▸ **Exercise details**
Please copy each line below that contains the word "wordt".

──────

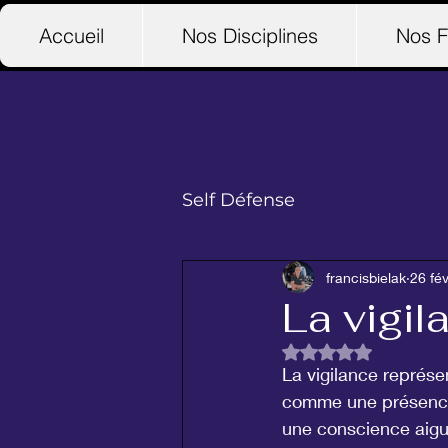
Accueil
Nos Disciplines
Nos F
Self Défense
francisbielak
26 fév
La vigil
Noté NaN étoiles su
La vigilance représe
comme une présence 
une conscience aigu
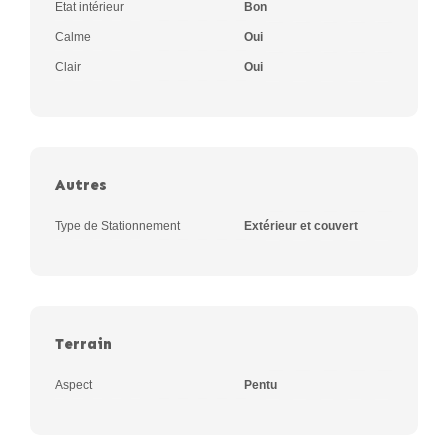
Etat intérieur
Bon
Calme
Oui
Clair
Oui
Autres
Type de Stationnement
Extérieur et couvert
Terrain
Aspect
Pentu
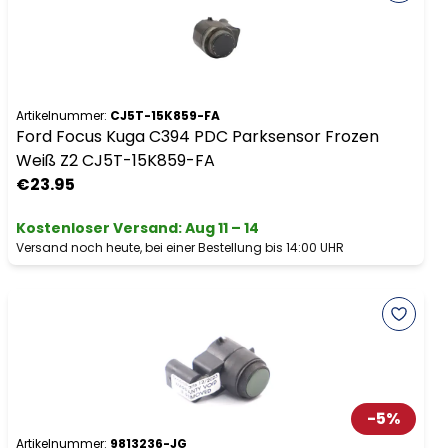
Artikelnummer:
CJ5T-15K859-FA
Ford Focus Kuga C394 PDC Parksensor Frozen
Weiß Z2 CJ5T-15K859-FA
€23.95
Kostenloser Versand
:
Aug 11 – 14
Versand noch heute, bei einer Bestellung bis 14:00 UHR
-
5
%
Artikelnummer:
9813236-JG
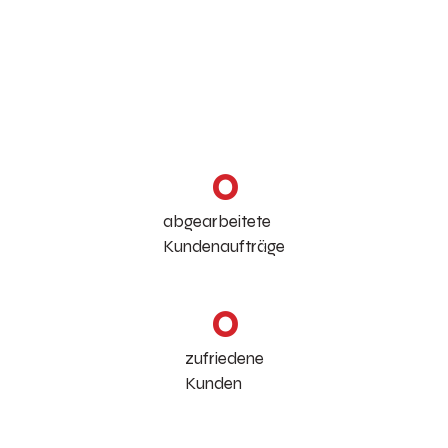
Unsere Zahlen sprechen
für sich
0
abgearbeitete
Kundenaufträge
0
zufriedene
Kunden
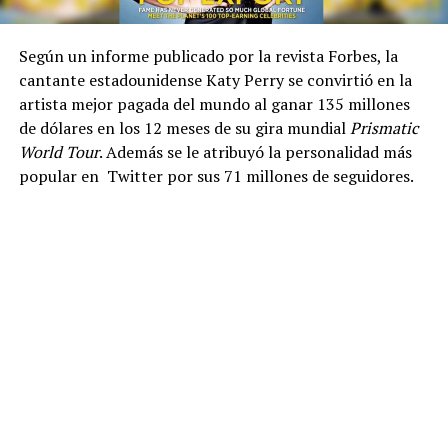
Según un informe publicado por la revista Forbes, la
cantante estadounidense Katy Perry se convirtió en la
artista mejor pagada del mundo al ganar 135 millones
de dólares en los 12 meses de su gira mundial
Prismatic
World Tour
. Además se le atribuyó la personalidad más
popular en Twitter por sus 71 millones de seguidores.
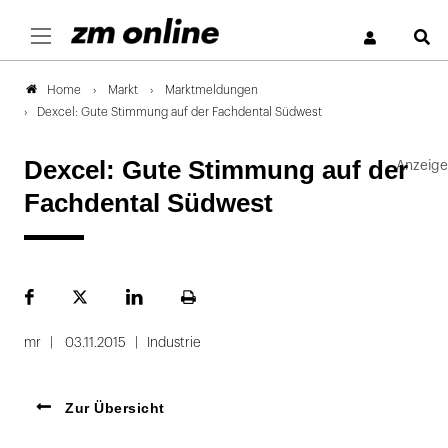
S
Markt
Marktmeldungen
Home
Dexcel: Gute Stimmung auf der Fachdental Südwest
Dexcel: Gute Stimmung auf der
Fachdental Südwest
Facebook
Plattform
LinekdIn
Seite
X
ausdrucken
mr
03.11.2015
Industrie
Zur Übersicht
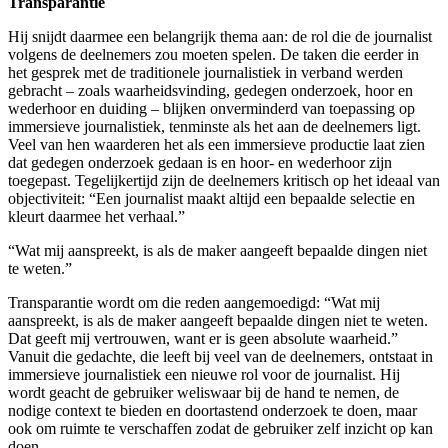
Transparantie
Hij snijdt daarmee een belangrijk thema aan: de rol die de journalist
volgens de deelnemers zou moeten spelen. De taken die eerder in
het gesprek met de traditionele journalistiek in verband werden
gebracht – zoals waarheidsvinding, gedegen onderzoek, hoor en
wederhoor en duiding – blijken onverminderd van toepassing op
immersieve journalistiek, tenminste als het aan de deelnemers ligt.
Veel van hen waarderen het als een immersieve productie laat zien
dat gedegen onderzoek gedaan is en hoor- en wederhoor zijn
toegepast. Tegelijkertijd zijn de deelnemers kritisch op het ideaal van
objectiviteit: “Een journalist maakt altijd een bepaalde selectie en
kleurt daarmee het verhaal.”
“Wat mij aanspreekt, is als de maker aangeeft bepaalde dingen niet
te weten.”
Transparantie wordt om die reden aangemoedigd: “Wat mij
aanspreekt, is als de maker aangeeft bepaalde dingen niet te weten.
Dat geeft mij vertrouwen, want er is geen absolute waarheid.”
Vanuit die gedachte, die leeft bij veel van de deelnemers, ontstaat in
immersieve journalistiek een nieuwe rol voor de journalist. Hij
wordt geacht de gebruiker weliswaar bij de hand te nemen, de
nodige context te bieden en doortastend onderzoek te doen, maar
ook om ruimte te verschaffen zodat de gebruiker zelf inzicht op kan
doen.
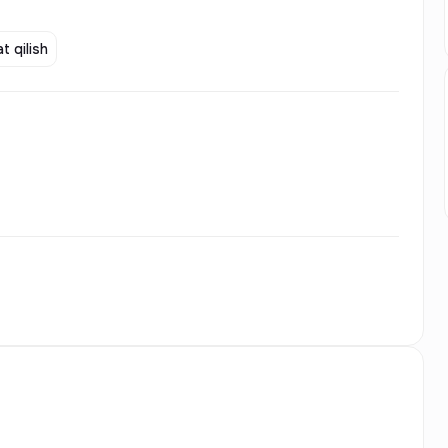
t qilish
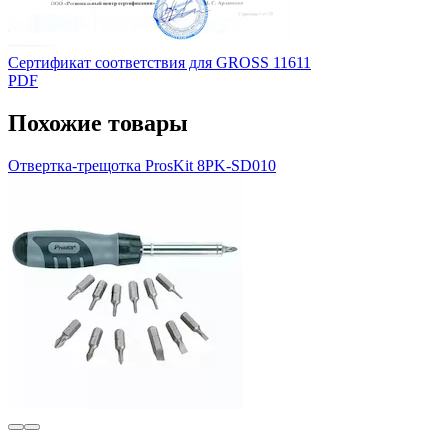
Сертификат соответствия для GROSS 11611
PDF
Похожие товары
Отвертка-трещотка ProsKit 8PK-SD010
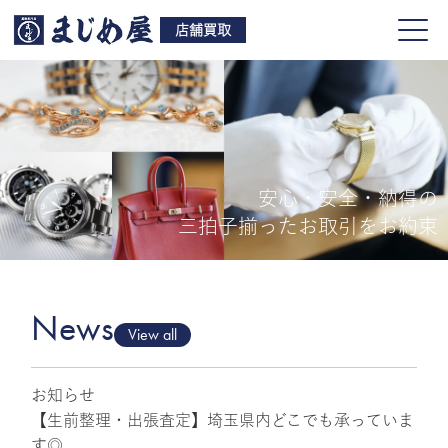
店舗買取
安心・安全・納得の
買取品目
三拍子揃ったお取引をお約束
店舗一覧
よくある質問
News
View all
お知らせ
ご来店予約
【生前整理・出張査定】埼玉県内どこでも承っていま
す◎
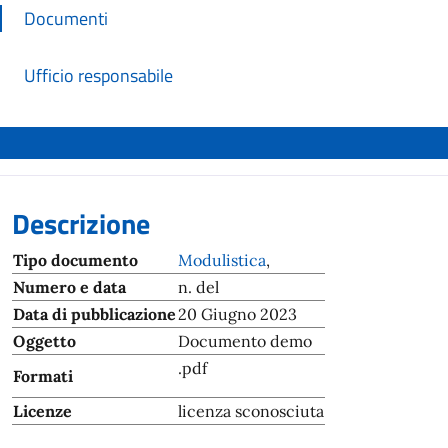
Documenti
Ufficio responsabile
Descrizione
Tipo documento
Modulistica
,
Numero e data
n. del
Data di pubblicazione
20 Giugno 2023
Oggetto
Documento demo
.pdf
Formati
Licenze
licenza sconosciuta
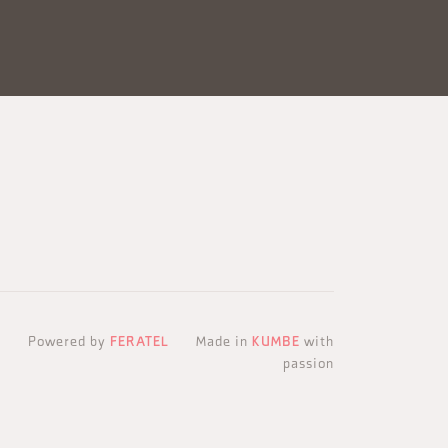
Powered by
FERATEL
Made in
KUMBE
with
passion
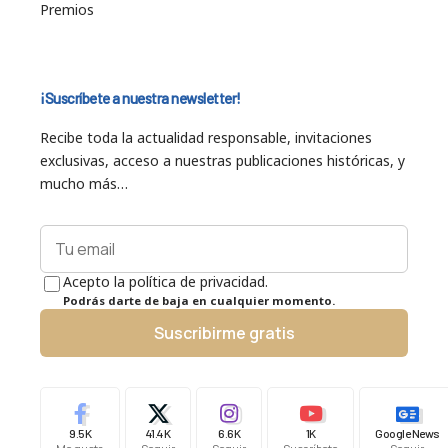
Premios
¡Suscríbete a nuestra newsletter!
Recibe toda la actualidad responsable, invitaciones
exclusivas, acceso a nuestras publicaciones históricas, y
mucho más…
Acepto la política de privacidad.
Podrás darte de baja en cualquier momento.
Suscribirme gratis
9.5K
41.4K
6.6K
1K
Google News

──────

▸ **Task response**
Transparantie wordt om die reden aangemoedigd: “Wat mij
wordt geacht de gebruiker weliswaar bij de hand te nemen, de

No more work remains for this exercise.